Kreis Altenkirchen. Die Nachtfröste haben eingesetzt und mit Schnee- oder Eisglätte ist täglich zu rechnen. Den Abfallwirtschaftsbetrieb erreichen jetzt wieder vermehrt Reklamationen wegen nur teilweise oder gar nicht geleerter Abfallbehälter. Häufigste Ursache, die Abfälle im Abfallgefäß sind angefroren und lösen sich deshalb bei der Entleerung nur teilweise oder gar nicht aus dem Gefäß. Zu beachten ist, dass in diesen Fällen, dem Entsorgungsunternehmen nichts vorzuwerfen ist und deshalb keine zusätzliche Anfahrt mit erneutem Leerungsversuch erfolgt. Damit das möglichst gar nicht passiert, sollten folgende Tipps befolgt werden:
Die Abfallgefäße sollten möglichst frostgeschützt untergestellt werden und erst am Abfuhrtag um 6 Uhr an der Straße bereitstehen.
Feuchte Abfälle sollten in Zeitungspapier eingewickelt werden; Bioabfälle sollten nicht in Kunststofftüten (auch nicht in biologisch abbaubare) eingepackt werden.
Der Boden der Abfallgefäße sollte mit trockenem Material ausgelegt werden.

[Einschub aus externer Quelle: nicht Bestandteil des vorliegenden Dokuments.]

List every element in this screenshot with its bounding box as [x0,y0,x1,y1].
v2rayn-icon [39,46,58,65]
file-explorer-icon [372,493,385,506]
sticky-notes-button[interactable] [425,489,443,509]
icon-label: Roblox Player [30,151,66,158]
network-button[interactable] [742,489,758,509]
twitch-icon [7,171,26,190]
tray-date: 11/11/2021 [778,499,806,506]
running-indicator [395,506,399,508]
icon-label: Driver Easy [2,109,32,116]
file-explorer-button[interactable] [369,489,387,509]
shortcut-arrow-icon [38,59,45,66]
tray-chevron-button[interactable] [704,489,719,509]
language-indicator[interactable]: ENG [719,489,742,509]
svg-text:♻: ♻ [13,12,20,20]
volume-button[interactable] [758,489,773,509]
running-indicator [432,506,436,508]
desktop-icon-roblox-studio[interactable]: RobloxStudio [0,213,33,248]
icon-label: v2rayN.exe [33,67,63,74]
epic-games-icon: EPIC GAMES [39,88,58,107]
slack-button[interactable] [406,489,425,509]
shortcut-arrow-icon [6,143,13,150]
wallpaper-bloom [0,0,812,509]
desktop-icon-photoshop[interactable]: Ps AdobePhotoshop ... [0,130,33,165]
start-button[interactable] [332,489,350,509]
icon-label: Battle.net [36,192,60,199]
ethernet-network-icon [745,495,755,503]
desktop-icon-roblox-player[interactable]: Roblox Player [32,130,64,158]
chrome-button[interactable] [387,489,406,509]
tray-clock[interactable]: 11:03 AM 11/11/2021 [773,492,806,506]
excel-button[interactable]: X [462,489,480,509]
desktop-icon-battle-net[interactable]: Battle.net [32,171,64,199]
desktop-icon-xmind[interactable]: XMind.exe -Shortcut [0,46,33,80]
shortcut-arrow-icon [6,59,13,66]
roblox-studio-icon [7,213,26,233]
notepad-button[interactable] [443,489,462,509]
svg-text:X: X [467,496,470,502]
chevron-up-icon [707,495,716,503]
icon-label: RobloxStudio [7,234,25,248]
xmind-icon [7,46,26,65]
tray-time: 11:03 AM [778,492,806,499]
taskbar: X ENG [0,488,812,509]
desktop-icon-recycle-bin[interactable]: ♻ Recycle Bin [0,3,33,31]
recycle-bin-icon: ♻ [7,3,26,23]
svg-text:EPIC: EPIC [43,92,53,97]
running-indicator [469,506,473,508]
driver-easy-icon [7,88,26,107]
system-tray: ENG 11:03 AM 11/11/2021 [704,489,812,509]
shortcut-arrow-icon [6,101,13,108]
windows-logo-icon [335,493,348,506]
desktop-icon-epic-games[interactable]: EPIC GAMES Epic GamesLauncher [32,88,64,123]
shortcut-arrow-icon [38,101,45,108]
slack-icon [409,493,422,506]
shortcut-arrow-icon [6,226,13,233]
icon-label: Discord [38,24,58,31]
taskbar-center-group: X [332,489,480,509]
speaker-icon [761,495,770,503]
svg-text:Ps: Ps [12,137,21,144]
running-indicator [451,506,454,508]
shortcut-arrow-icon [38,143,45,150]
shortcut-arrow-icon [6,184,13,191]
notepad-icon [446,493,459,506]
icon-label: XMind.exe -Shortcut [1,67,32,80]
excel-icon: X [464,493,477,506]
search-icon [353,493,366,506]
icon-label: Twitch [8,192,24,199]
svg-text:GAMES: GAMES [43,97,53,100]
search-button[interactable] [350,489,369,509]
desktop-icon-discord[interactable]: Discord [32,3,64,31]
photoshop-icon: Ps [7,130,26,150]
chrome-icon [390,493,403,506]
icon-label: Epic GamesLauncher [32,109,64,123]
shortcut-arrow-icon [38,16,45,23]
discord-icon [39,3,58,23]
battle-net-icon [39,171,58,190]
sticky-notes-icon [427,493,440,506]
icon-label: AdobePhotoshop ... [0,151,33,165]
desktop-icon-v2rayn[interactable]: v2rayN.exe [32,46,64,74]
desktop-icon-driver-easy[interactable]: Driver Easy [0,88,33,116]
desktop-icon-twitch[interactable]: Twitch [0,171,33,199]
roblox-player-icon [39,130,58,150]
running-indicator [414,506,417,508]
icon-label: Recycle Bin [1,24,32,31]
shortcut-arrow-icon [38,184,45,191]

Sollte ein Abfuhrbezirk aufgrund glatter Straßen gar nicht erreichbar sein, sind die Abfuhrunternehmen bemüht, dieses so schnell wie möglich erneut anzufahren. Das ist jedoch frühestens nach Beseitigung der witterungsbedingten Beeinträchtigung machbar und kann daher mehrere Tage und in Einzelfällen auch mehr als eine Woche dauern. In diesen Fällen sollten die Abfallgefäße bitte so lange an der Straße stehen, bis die Leerung erfolgt ist. Es sollte generell einen Tag gewartet werden, bevor die Entleerung der Abfallgefäße beim Abfallwirtschaftsbetrieb reklamiert wird.

Im diesem Zusammenhang wird auch auf folgendes hingewiesen:
Fahrzeuge sollten nach Möglichkeit so geparkt werden, dass die Sammelfahrzeuge bei der Durchfahrt nicht behindert werden.
Soweit nicht generell durch die Ortgemeinden der Räumungsdienst übernommnen wird sollten die Räumungspflichten der Anlieger nach den geltenden Ortssatzungen beachtet werden.